Why it’s worth celebrating: The church’s case relied on the argument that it was treated differently because of its religious beliefs—religious beliefs that ought to allow it to discriminate. That argument was shut down, and it was shut down hard.

What’s next: Pay attention to other cases working their way through the courts, like the Americans United case in South Carolina. Unlike in Pennsylvania, the state and the federal government support the foster agency.

2. The mayor of San Francisco lifted all 88,000 current driver’s license holds, providing tangible relief to real people.

Background: California has ridiculously high traffic ticket fines—averaging hundreds of dollars. A lot of people can’t pay these exorbitant fees but require cars to get around (insert cliché about California highways here). If you get a ticket and don’t show up to traffic court, a hold is placed on your driver’s license. A working group that’s part of the San Francisco Fines and Fees Task Force found that most people miss their court date because they can’t afford to pay the fees.  And, surprise, surprise, Black residents are disproportionately affected. In one predominantly Black area of the city, residents’ licenses were being suspended at three times the state average. Two years ago San Francisco became the first municipality in the country to end this punitive practice, because (duh) taking away someone’s driver’s license makes it harder for them to keep or get a job and therefore pay the fees that put them in this position in the first place. However, at the time the city couldn’t lift holds that had already been logged. Last week the mayor announced that all 88,000 holds on driver’s licenses will be lifted.

Why it’s worth celebrating: Per James Baldwin, it’s expensive to be poor, but cycles of poverty don’t fizzle out on their own. It takes corrective action on multiple levels to actually make a dent in poverty taxes. San Francisco is still a terribly expensive city, but this action demonstrates clear and tangible steps in the right direction. This is worth celebrating because it has an actual positive impact on people’s lives.

What’s next: Let’s get the rest of California to follow suit.

3. Kansas’s Supreme Court said that a woman’s right to legal, safe, and accessible abortions is protected by the state’s constitution.

Background: State legislators are repeatedly introducing and passing laws designed to chip away our rights to accessible and safe abortions through unnecessary restrictions. In 2015 the Kansas legislature passed one such law, the Kansas Unborn Child Protection from Dismemberment Abortion Act, prohibiting dilation and evacuation abortion procedures in almost all cases. The procedure is used in almost all second-trimester abortions, and makes up roughly 9 percent of abortions in Kansas. Abortion providers challenged the law as the case made its way up the courts.

The Kansas Supreme Court’s decision is a thing of beauty, but one section really brings it home:

Section 1 of the Kansas Constitution Bill of Rights affords protection of the right of personal autonomy, which includes the ability to control one’s own body, to assert bodily integrity, and to exercise self-determination. This right allows a woman to make her own decisions regarding her body, health, family formation, and family life— decisions that can include whether to continue a pregnancy.

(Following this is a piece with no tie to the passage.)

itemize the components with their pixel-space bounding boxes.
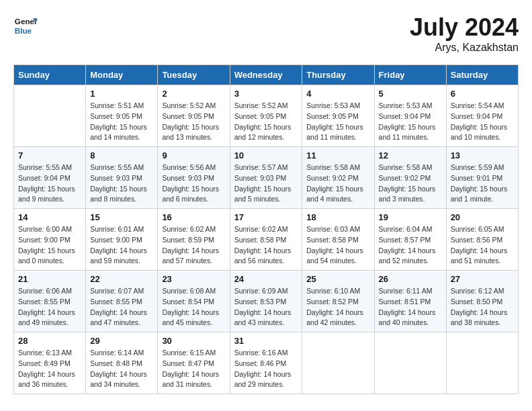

Why it’s worth celebrating: There are a few reasons for happy dances with this one. Since it’s a state issue, there are no more appeals left. This is the law of the proverbial land. Even if we enter a world where Roe v. Wade is overturned, abortion would remain legal in Kansas since the court’s decision relies on the state’s constitution.

What’s next: The court made a grand statement but didn’t completely protect women’s rights to choose. Future laws will be able to restrict that right if activists and legislators can demonstrate a need for the law, rather than simply a desire to curtail individual rights. And anti-abortion groups are reading the ruling as an opportunity to amend the constitution by putting abortion on the ballot. It’s unlikely that will succeed, but we’ll be watching closely. Also, things like the Hyde Amendment still exist, so the fight continues.

Still, we’ve got three wins to celebrate as we move onward.